Model

A Model is the core object used to represent a discrete choice model.

class larch.Model(utility_ca=None, utility_co=None, quantity_ca=None, **kwargs)

A discrete choice model.

Parameters:
  • parameters (Sequence, optional) – The names of parameters used in this model. It is generally not necessary to define parameter names at initialization, as the names can (and will) be collected from the utility function and nesting components later.
  • utility_ca (LinearFunction_C, optional) – The utility_ca function, which represents the qualitative portion of utility for attributes that vary by alternative.
  • utility_co (DictOfLinearFunction, optional) – The utility_co function, which represents the qualitative portion of utility for attributes that vary by decision maker but not by alternative.
  • quantity_ca (LinearFunction_C, optional) – The quantity_ca function, which represents the quantitative portion of utility for attributes that vary by alternative.
  • quantity_scale (str, optional) – The name of the parameter used to scale the quantitative portion of utility.
  • graph (NestingTree, optional) – The nesting tree for this choice model.
  • dataservice (DataService, optional) – An object that can act as a DataService to generate the data needed for this model.

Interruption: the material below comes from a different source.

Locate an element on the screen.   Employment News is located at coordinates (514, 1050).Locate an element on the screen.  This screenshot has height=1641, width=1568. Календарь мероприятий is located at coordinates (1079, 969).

Utility Function Definition

Note that these function definitions act like properties of the Model object, instead of methods on Model objects.

Model.utility_ca

The portion of the utility function computed from idca data.

Examples

>>> from larch import Model, P, X
>>> m = Model()
>>> m.utility_ca = P.Param1 * X.Data1 + P.Param2 * X.Data2
>>> print(m.utility_ca)
P.Param1 * X.Data1 + P.Param2 * X.Data2
Type:LinearFunction_C
Model.utility_co

The portion of the utility function computed from idco data.

The keys of this mapping are alternative codes for the applicable elemental alteratives, and the values are linear functions to compute for the indicated alternative. Each alternative that has any idco utility components must have a unique linear function given.

Type:DictOfLinearFunction_C
Model.quantity_ca

The portion of the quantity function computed from idca data.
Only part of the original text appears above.